メキシコ行きが決まった時に、少しでもスペイン語を学んでおこうと無料の語学学習アプリを入れた。
しかし、聞き馴染みのない言語というのは、なかなか馴染んでいかないもので1ヶ月経っても覚えることができなかった。しばらく学習して、スランプに陥り、いつの間にかiPhoneの片隅にそのアプリは消えていった。
そして、今、メキシコに1人いる。
こちらに到着してからチョコラテという飲み物にハマっている。
特にオアハカ州はチョコラテが美味しいというのを情報誌で見て、試さねばと思っていたのだ。

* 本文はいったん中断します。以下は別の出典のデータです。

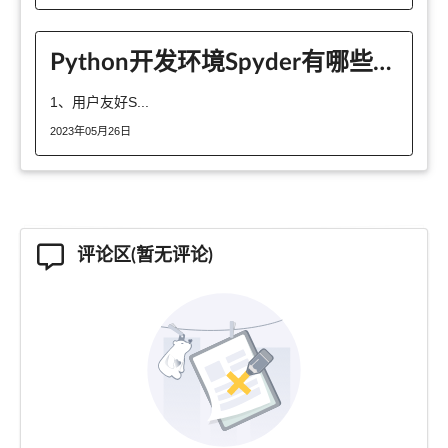
Python开发环境Spyder有哪些特点
1、用户友好S...
2023年05月26日
评论区(暂无评论)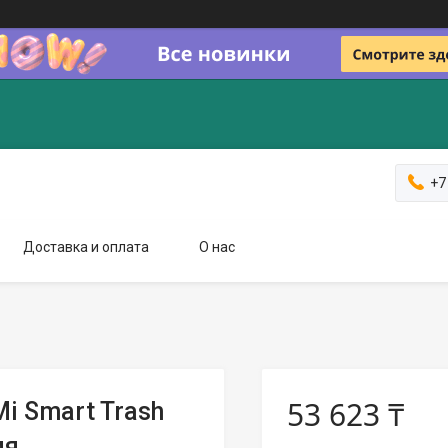
+7
Доставка и оплата
О нас
53 623 ₸
i Smart Trash
я,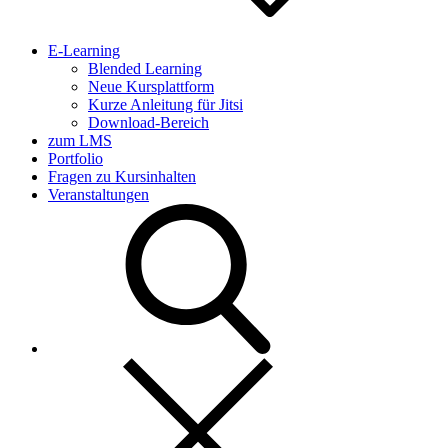
E-Learning
Blended Learning
Neue Kursplattform
Kurze Anleitung für Jitsi
Download-Bereich
zum LMS
Portfolio
Fragen zu Kursinhalten
Veranstaltungen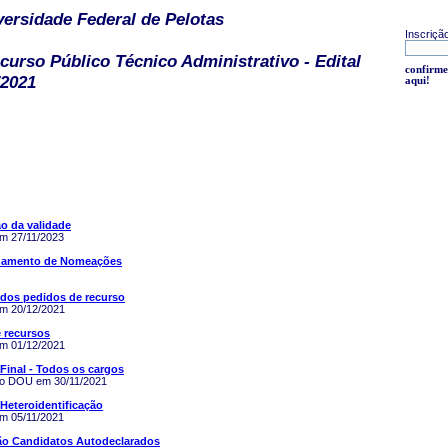
versidade Federal de Pelotas
Inscriçã
curso Público Técnico Administrativo - Edital
confirme
/2021
aqui!
o da validade
em 27/11/2023
amento de Nomeações
dos pedidos de recurso
em 20/12/2021
 recursos
em 01/12/2021
Final - Todos os cargos
no DOU em 30/11/2021
Heteroidentificação
em 05/11/2021
o Candidatos Autodeclarados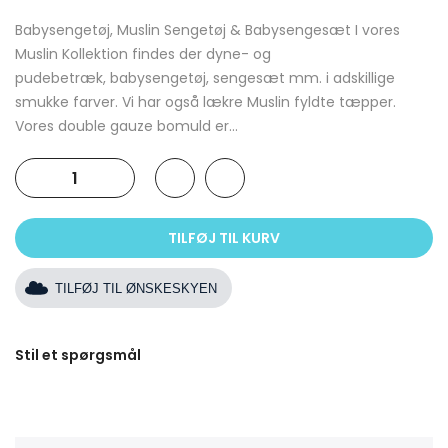
Babysengetøj, Muslin Sengetøj & Babysengesæt I vores
Muslin Kollektion findes der dyne- og
pudebetræk, babysengetøj, sengesæt mm. i adskillige
smukke farver. Vi har også lækre Muslin fyldte tæpper.
Vores double gauze bomuld er...
TILFØJ TIL KURV
TILFØJ TIL ØNSKESKYEN
Stil et spørgsmål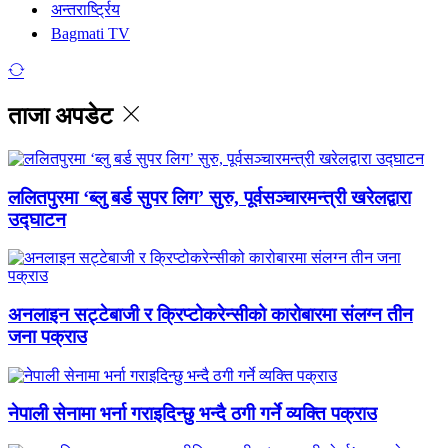
अन्तरार्ष्ट्रिय
Bagmati TV
ताजा अपडेट
ललितपुरमा ‘ब्लु बर्ड सुपर लिग’ सुरु, पूर्वसञ्चारमन्त्री खरेलद्वारा
उद्घाटन
अनलाइन सट्टेबाजी र क्रिप्टोकरेन्सीको कारोबारमा संलग्न तीन
जना पक्राउ
नेपाली सेनामा भर्ना गराइदिन्छु भन्दै ठगी गर्ने व्यक्ति पक्राउ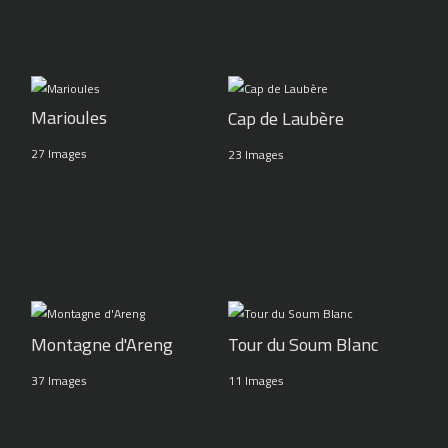
Marioules
Cap de Laubère
27 Images
23 Images
Montagne d'Areng
Tour du Soum Blanc
37 Images
11 Images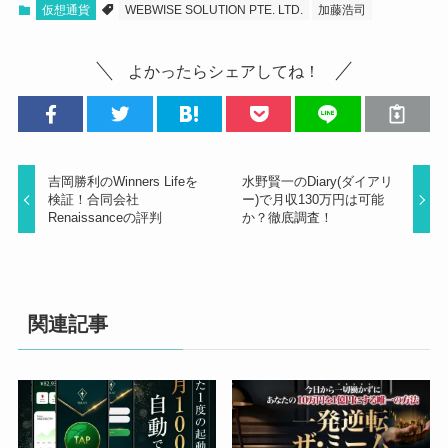
仮想通貨
WEBWISE SOLUTION PTE. LTD.
加藤浩司
よかったらシェアしてね！
吉岡勝利のWinners Lifeを
水野賢一のDiary(ダイアリ
検証！合同会社
ー)で月収130万円は可能
Renaissanceの評判
か？徹底調査！
関連記事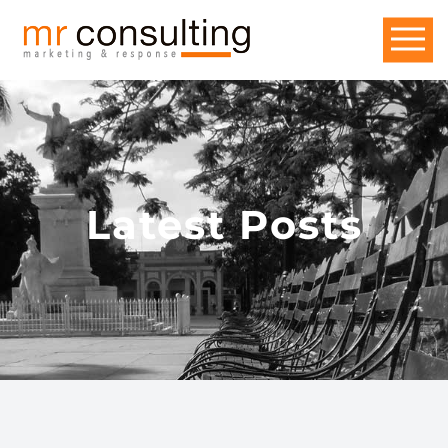
Latest Posts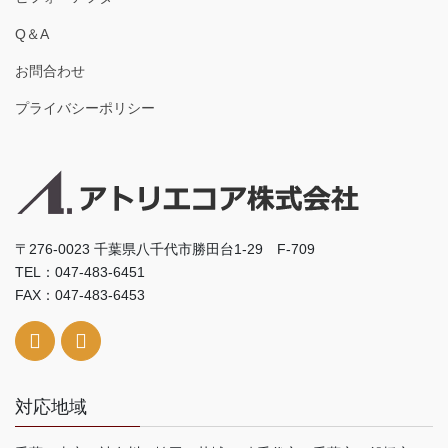
Q＆A
お問合わせ
プライバシーポリシー
〒276-0023 千葉県八千代市勝田台1-29 F-709
TEL：047-483-6451
FAX：047-483-6453
対応地域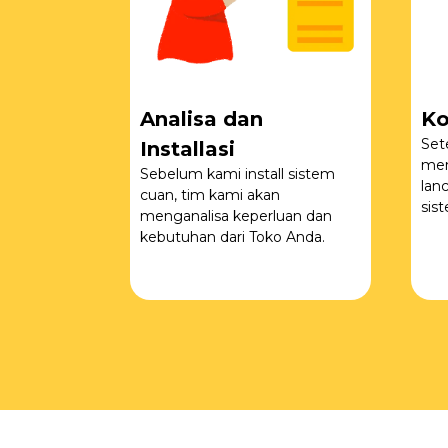
Analisa dan
Ko
Set
Installasi
men
Sebelum kami install sistem
lan
cuan, tim kami akan
sis
menganalisa keperluan dan
kebutuhan dari Toko Anda.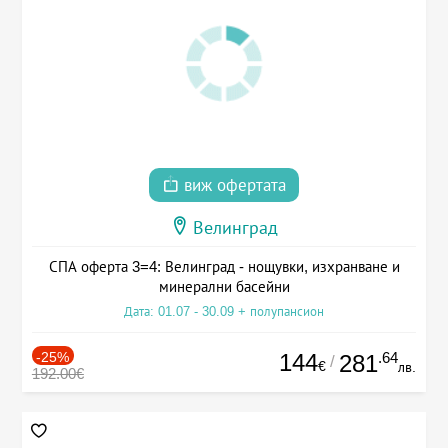
виж офертата
Велинград
СПА оферта 3=4: Велинград - нощувки, изхранване и
минерални басейни
Дата: 01.07 - 30.09 + полупансион
-25%
144
.64
281
/
€
лв.
192.00€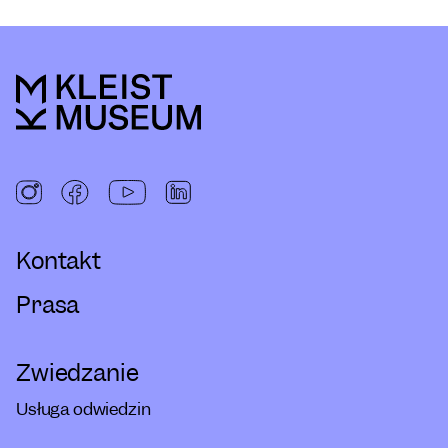
Kontakt
Prasa
Zwiedzanie
Usługa odwiedzin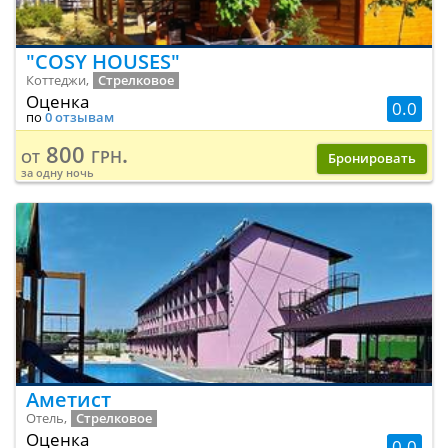
"COSY HOUSES"
Коттеджи,
Стрелковое
Оценка
0.0
по
0 отзывам
800 грн.
от
Бронировать
за одну ночь
Аметист
Отель,
Стрелковое
Оценка
0.0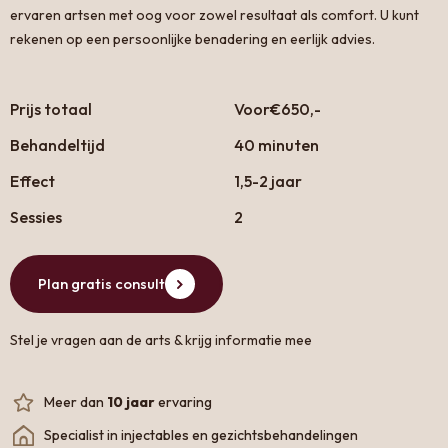
ervaren artsen met oog voor zowel resultaat als comfort. U kunt
rekenen op een persoonlijke benadering en eerlijk advies.
Prijs totaal
Voor
€650,-
Behandeltijd
40 minuten
Effect
1,5-2 jaar
Sessies
2
Plan gratis consult
Stel je vragen aan de arts & krijg informatie mee
Meer dan
10 jaar
ervaring
Specialist in injectables en gezichtsbehandelingen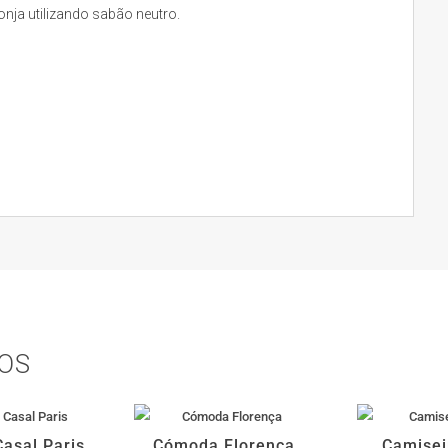
ja utilizando sabão neutro.
OS
asal Paris
Cómoda Florença
Camisei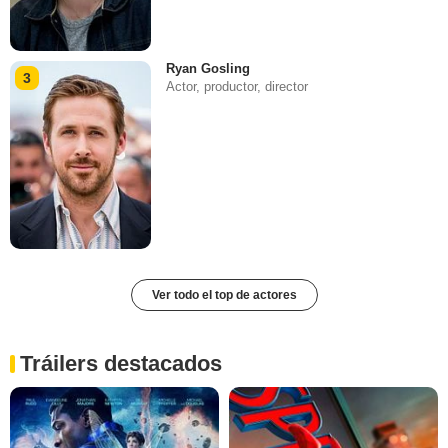
Ryan Gosling
3
Actor, productor, director
Ver todo el top de actores
Tráilers destacados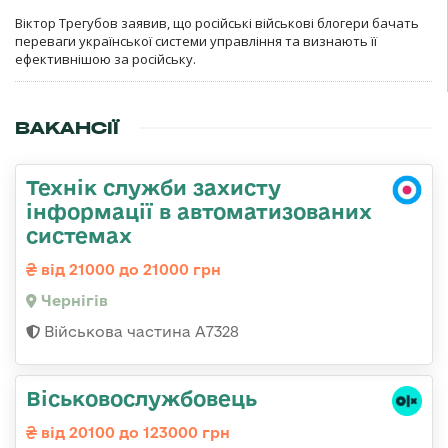
Віктор Трегубов заявив, що російські військові блогери бачать
переваги української системи управління та визнають її
ефективнішою за російську.
ВАКАНСІЇ
Технік служби захисту
інформації в автоматизованих
системах
від 21000 до 21000 грн
Чернігів
Військова частина А7328
Віськовослужбовець
від 20100 до 123000 грн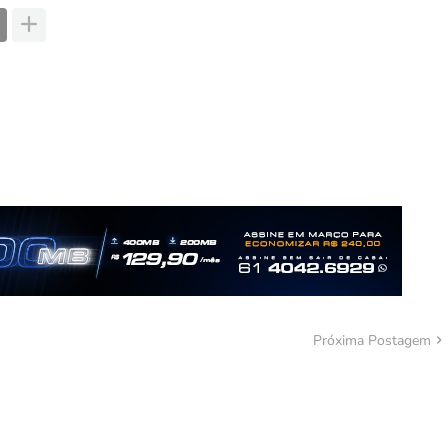
Próxima Postagem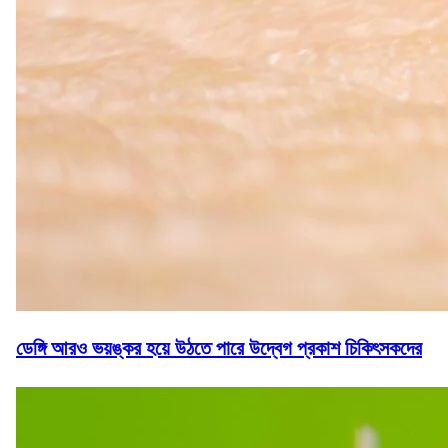
ডেঙ্গি আরও ভয়ঙ্কর হয়ে উঠতে পারে উদ্বেগ প্রকাশ চিকিৎসকদের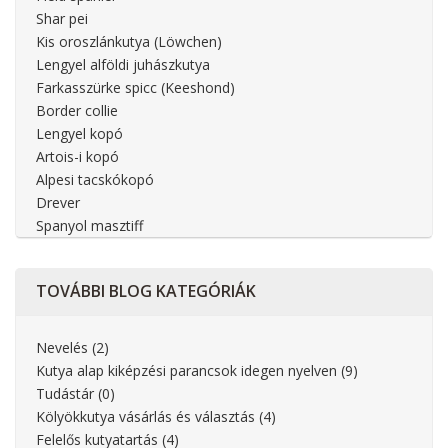
Shar pei
Kis oroszlánkutya (Löwchen)
Lengyel alföldi juhászkutya
Farkasszürke spicc (Keeshond)
Border collie
Lengyel kopó
Artois-i kopó
Alpesi tacskókopó
Drever
Spanyol masztiff
TOVÁBBI
BLOG KATEGÓRIÁK
Nevelés
(2)
Kutya alap kiképzési parancsok idegen nyelven
(9)
Tudástár
(0)
Kölyökkutya vásárlás és választás
(4)
Felelős kutyatartás
(4)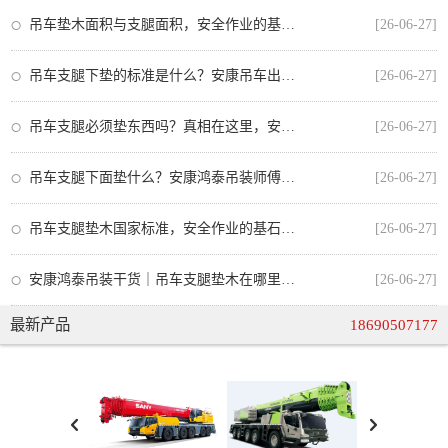
吊车垫木面积与支腿面积，安全作业的基石与规范
[26-06-27]
吊车支腿下垫的标准是什么？安康吊车出租师傅教你正确操作
[26-06-27]
吊车支腿必须垫东西吗？真相在这里，安全操作不可忽视
[26-06-27]
吊车支腿下面垫什么？安康鸿泰吊装师傅教你正确选择垫板，安全又合规
[26-06-27]
吊车支腿垫木国家标准，安全作业的基石与安康吊车出租的合规操作
[26-06-27]
安康鸿泰吊装干货｜吊车支腿垫木在哪里买？从业者手把手教你选对不踩坑
[26-06-27]
最新产品
18690507177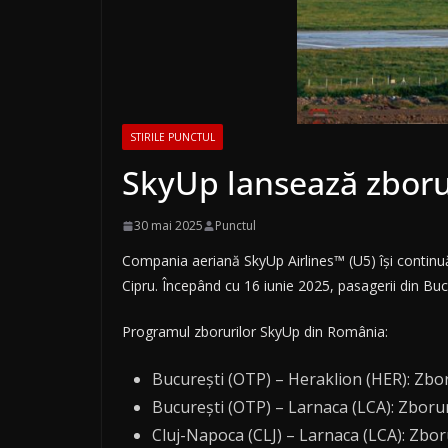
STIRILE PUNCTUL
SkyUp lansează zborur
30 mai 2025
Punctul
Compania aeriană SkyUp Airlines™ (U5) își continuă
Cipru. Începând cu 16 iunie 2025, pasagerii din Buc
Programul zborurilor SkyUp din România:
București (OTP) – Heraklion (HER): Zborur
București (OTP) – Larnaca (LCA): Zboruri 
Cluj-Napoca (CLJ) – Larnaca (LCA): Zborur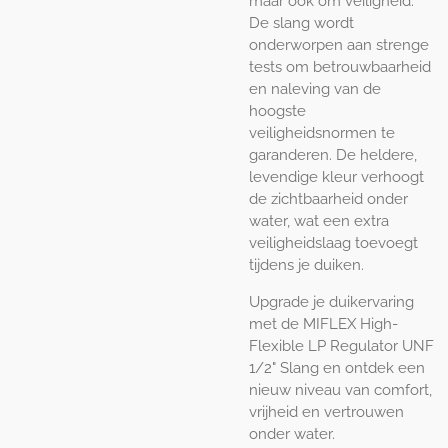
maar ook om veiligheid.
De slang wordt
onderworpen aan strenge
tests om betrouwbaarheid
en naleving van de
hoogste
veiligheidsnormen te
garanderen. De heldere,
levendige kleur verhoogt
de zichtbaarheid onder
water, wat een extra
veiligheidslaag toevoegt
tijdens je duiken.
Upgrade je duikervaring
met de MIFLEX High-
Flexible LP Regulator UNF
1/2" Slang en ontdek een
nieuw niveau van comfort,
vrijheid en vertrouwen
onder water.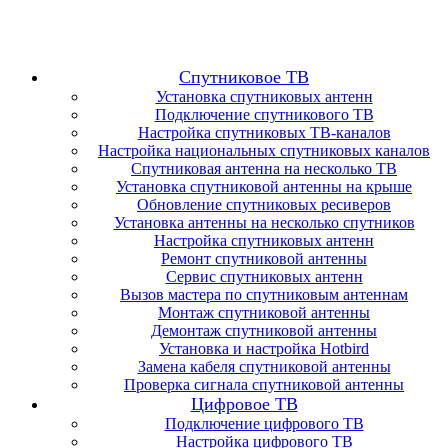
Спутниковое ТВ
Установка спутниковых антенн
Подключение спутникового ТВ
Настройка спутниковых ТВ-каналов
Настройка национальных спутниковых каналов
Спутниковая антенна на несколько ТВ
Установка спутниковой антенны на крыше
Обновление спутниковых ресиверов
Установка антенны на несколько спутников
Настройка спутниковых антенн
Ремонт спутниковой антенны
Сервис спутниковых антенн
Вызов мастера по спутниковым антеннам
Монтаж спутниковой антенны
Демонтаж спутниковой антенны
Установка и настройка Hotbird
Замена кабеля спутниковой антенны
Проверка сигнала спутниковой антенны
Цифровое ТВ
Подключение цифрового ТВ
Настройка цифрового ТВ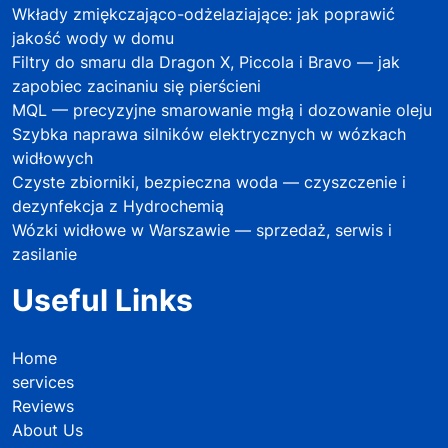
Wkłady zmiękczająco-odżelaziające: jak poprawić
jakość wody w domu
Filtry do smaru dla Dragon X, Piccola i Bravo — jak
zapobiec zacinaniu się pierścieni
MQL — precyzyjne smarowanie mgłą i dozowanie oleju
Szybka naprawa silników elektrycznych w wózkach
widłowych
Czyste zbiorniki, bezpieczna woda — czyszczenie i
dezynfekcja z Hydrochemią
Wózki widłowe w Warszawie — sprzedaż, serwis i
zasilanie
Useful Links
Home
services
Reviews
About Us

チョコラテを飲むことがオアハカでの優先事項となった。
そして、チョコラテ屋さんへ。
「オラ!チョコラテ!ポルファボール!」
これで通じるだろう!自信満々に伝えたものの、いくつか質問される。
全く何を言われているのか分からない。私は聞いた内容で聞き取れた単語を繰り返すことしかできなかった。
親切にこの復唱を理解してくれた。
注文を終え、店内の椅子で座って待つ。カカオの香りが絶え間なく流れている店内。
店員の女性は、手で私のチョコラテを棒のようなものを使って、押し潰している。
この押し潰しているという表現がとても合っている。
そして3分ほど待つと、目の前にアワアワのチョコラテのホットが登場した。
一見ココアのようだが、飲んでみると濃厚なチョコレート。
アワアワが甘さをマイルドにしてくれてとても美味しい。
美味しさに幸せを噛み締めていると、隣に大きなトルティーヤを大量に持ったおじさんが座った。
彼の手にはアイスのチョコラテがあった。
あら、冷たいチョコラテもあるのね。
確かに、この暑さならアイスがいいよね…と目の前のホットのチョコラテを飲んだ。
次はアイスのチョコラテを飲む!とおじさんを見ながら決意すると、おじさんと目が合い、笑顔をくれた。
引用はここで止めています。